BEGIN Task input
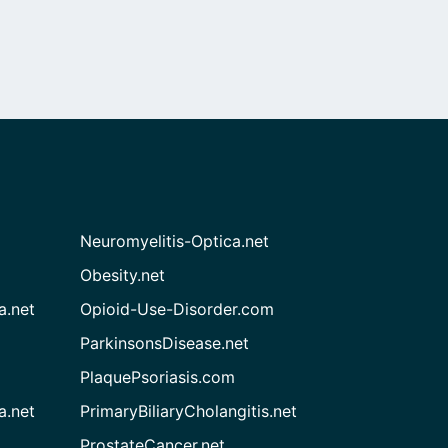
Neuromyelitis-Optica.net
Obesity.net
a.net
Opioid-Use-Disorder.com
ParkinsonsDisease.net
PlaquePsoriasis.com
a.net
PrimaryBiliaryCholangitis.net
ProstateCancer.net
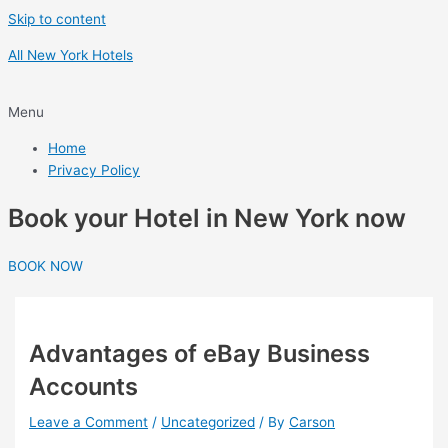
Skip to content
All New York Hotels
Menu
Home
Privacy Policy
Book your Hotel in New York now
BOOK NOW
Advantages of eBay Business
Accounts
Leave a Comment
/
Uncategorized
/ By
Carson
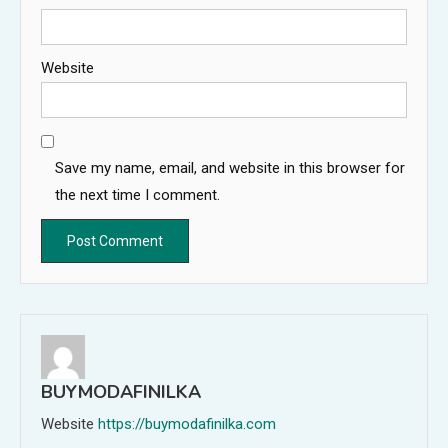
Website
Save my name, email, and website in this browser for
the next time I comment.
BUYMODAFINILKA
Website
https://buymodafinilka.com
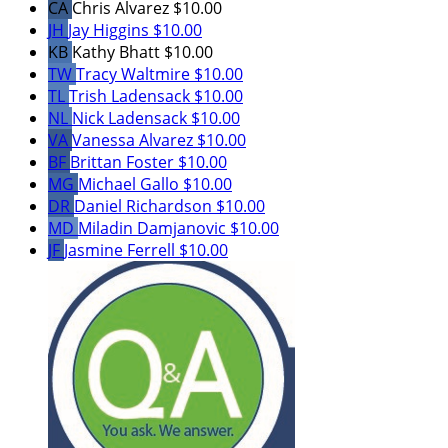
CA
Chris Alvarez
$10.00
JH
Jay Higgins
$10.00
KB
Kathy Bhatt
$10.00
TW
Tracy Waltmire
$10.00
TL
Trish Ladensack
$10.00
NL
Nick Ladensack
$10.00
VA
Vanessa Alvarez
$10.00
BF
Brittan Foster
$10.00
MG
Michael Gallo
$10.00
DR
Daniel Richardson
$10.00
MD
Miladin Damjanovic
$10.00
JF
Jasmine Ferrell
$10.00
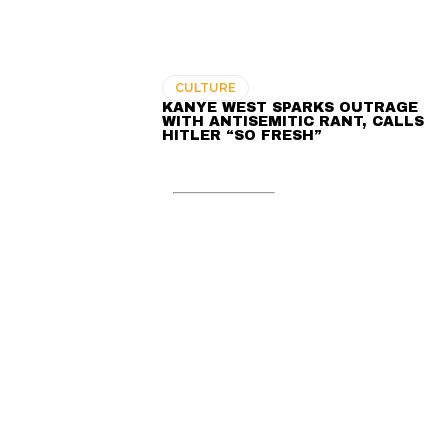
CULTURE
KANYE WEST SPARKS OUTRAGE
WITH ANTISEMITIC RANT, CALLS
HITLER “SO FRESH”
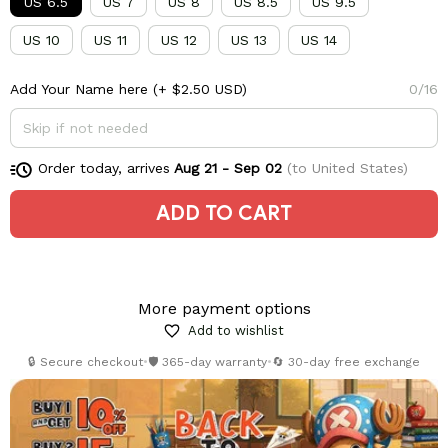
US 6.5
US 7
US 8
US 8.5
US 9.5
US 10
US 11
US 12
US 13
US 14
Add Your Name here
(+ $2.50 USD)
0/16
Order today, arrives
Aug 21 - Sep 02
(to United States)
ADD TO CART
More payment options
Add to wishlist
🔒 Secure checkout
•
🛡️ 365-day warranty
•
🔄 30-day free exchange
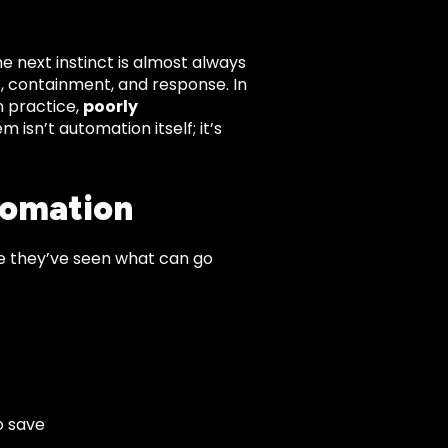
e next instinct is almost always
, containment, and response. In
n practice,
poorly
m isn’t automation itself; it’s
tomation
e they’ve seen what can go
o save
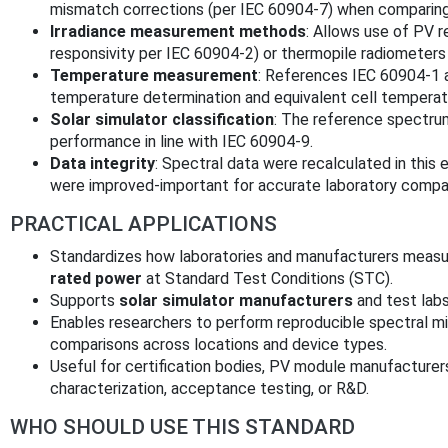
mismatch corrections (per IEC 60904-7) when comparing
Irradiance measurement methods
: Allows use of PV 
responsivity per IEC 60904-2) or thermopile radiometers 
Temperature measurement
: References IEC 60904-1 
temperature determination and equivalent cell tempera
Solar simulator classification
: The reference spectrum
performance in line with IEC 60904-9.
Data integrity
: Spectral data were recalculated in this 
were improved-important for accurate laboratory compa
PRACTICAL APPLICATIONS
Standardizes how laboratories and manufacturers measur
rated power
at Standard Test Conditions (STC).
Supports
solar simulator manufacturers
and test labs
Enables researchers to perform reproducible spectral m
comparisons across locations and device types.
Useful for certification bodies, PV module manufacturer
characterization, acceptance testing, or R&D.
WHO SHOULD USE THIS STANDARD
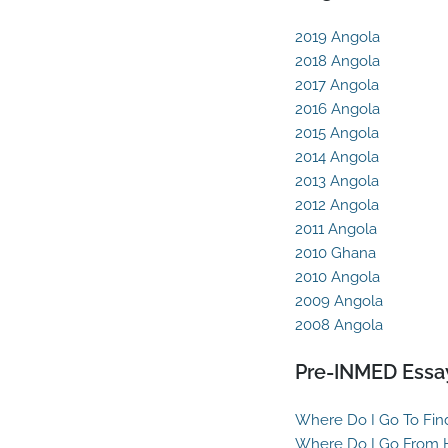
2019 Angola
2018 Angola
2017 Angola
2016 Angola
2015 Angola
2014 Angola
2013 Angola
2012 Angola
2011 Angola
2010 Ghana
2010 Angola
2009 Angola
2008 Angola
Pre-INMED Essa
Where Do I Go To Fin
Where Do I Go From 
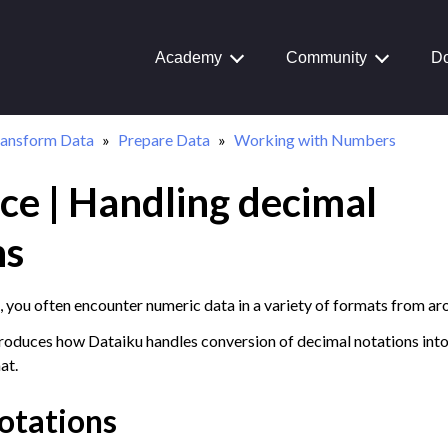
Academy
Community
Do
ransform Data
Prepare Data
Working with Numbers
ce | Handling decimal
Journey
aiku Interface
ns
 you often encounter numeric data in a variety of formats from ar
 Transform Data
ntroduces how Dataiku handles conversion of decimal notations into
ual Recipes
at.
structured Data
otations
a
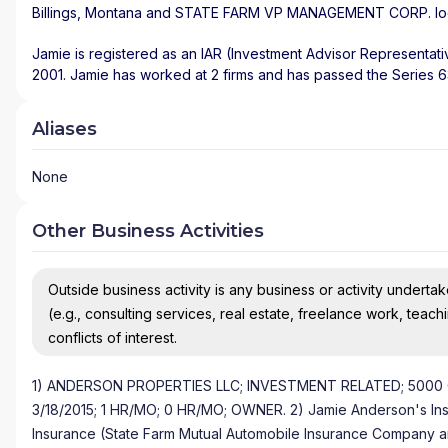
Billings
,
Montana
and
STATE FARM VP MANAGEMENT CORP.
l
Jamie is registered as an IAR (Investment Advisor Representati
2001. Jamie has worked at 2 firms and has passed the Series 6
Aliases
None
Other Business Activities
Outside business activity is any business or activity undertake
(e.g., consulting services, real estate, freelance work, teach
conflicts of interest.
1) ANDERSON PROPERTIES LLC; INVESTMENT RELATED; 5000 
3/18/2015; 1 HR/MO; 0 HR/MO; OWNER. 2) Jamie Anderson's Insur
Insurance (State Farm Mutual Automobile Insurance Company and 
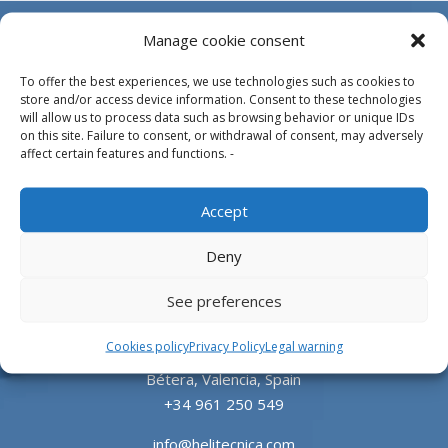
Manage cookie consent
To offer the best experiences, we use technologies such as cookies to
store and/or access device information. Consent to these technologies
will allow us to process data such as browsing behavior or unique IDs
on this site. Failure to consent, or withdrawal of consent, may adversely
affect certain features and functions. -
Design, manufacture and supply of aluminum
Accept
heliports and related equipment for the offshore
and the onshore market.
Deny
HEADQUARTERS
See preferences
Cookies policy
Privacy Policy
Legal warning
Parque Empresarial L’Horta Vella, Calle 4, 4, 46117
Bétera, Valencia, Spain
+34 961 250 549
info@helitecnica.com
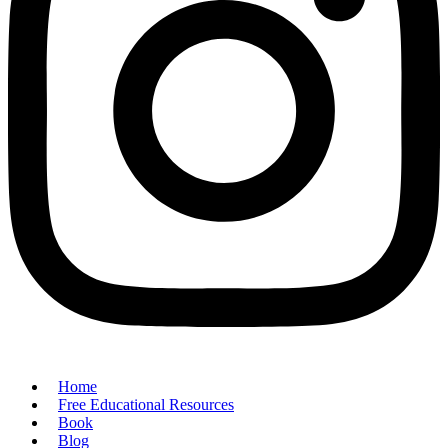
Home
Free Educational Resources
Book
Blog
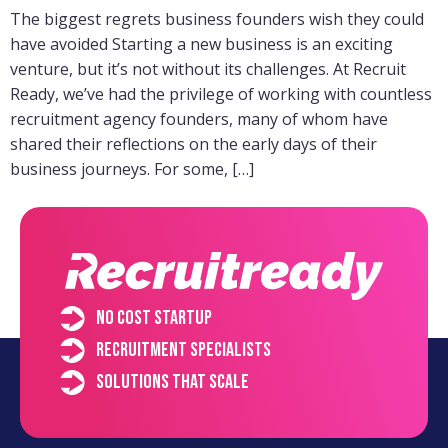
The biggest regrets business founders wish they could
have avoided Starting a new business is an exciting
venture, but it’s not without its challenges. At Recruit
Ready, we’ve had the privilege of working with countless
recruitment agency founders, many of whom have
shared their reflections on the early days of their
business journeys. For some, […]
No cost startup
Recruitment specialists
Solutions that scale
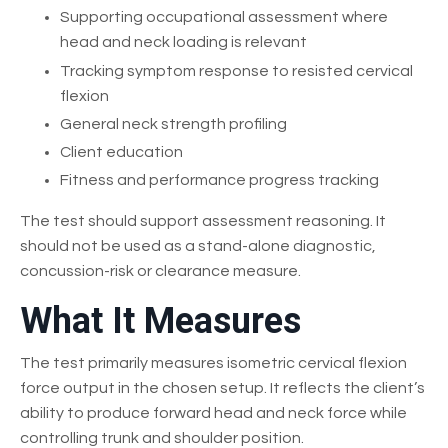
Supporting occupational assessment where
head and neck loading is relevant
Tracking symptom response to resisted cervical
flexion
General neck strength profiling
Client education
Fitness and performance progress tracking
The test should support assessment reasoning. It
should not be used as a stand-alone diagnostic,
concussion-risk or clearance measure.
What It Measures
The test primarily measures isometric cervical flexion
force output in the chosen setup. It reflects the client’s
ability to produce forward head and neck force while
controlling trunk and shoulder position.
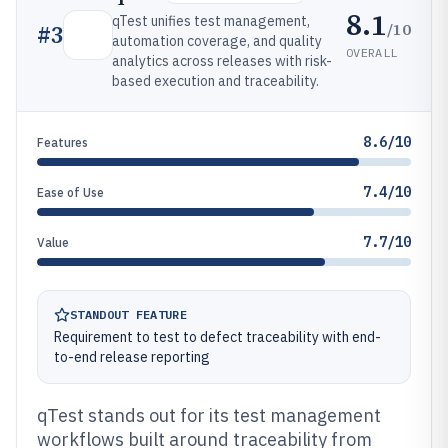
8.1
qTest unifies test management,
/10
#
3
automation coverage, and quality
OVERALL
analytics across releases with risk-
based execution and traceability.
8.6/10
Features
7.4/10
Ease of Use
7.7/10
Value
STANDOUT FEATURE
Requirement to test to defect traceability with end-
to-end release reporting
qTest stands out for its test management
workflows built around traceability from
END Task input
Your instructions: Read the lines above. Gather those in which the string "performance" is found.

Answer for this exercise:
performance in line with IEC 60904-9.
Fitness and performance progress tracking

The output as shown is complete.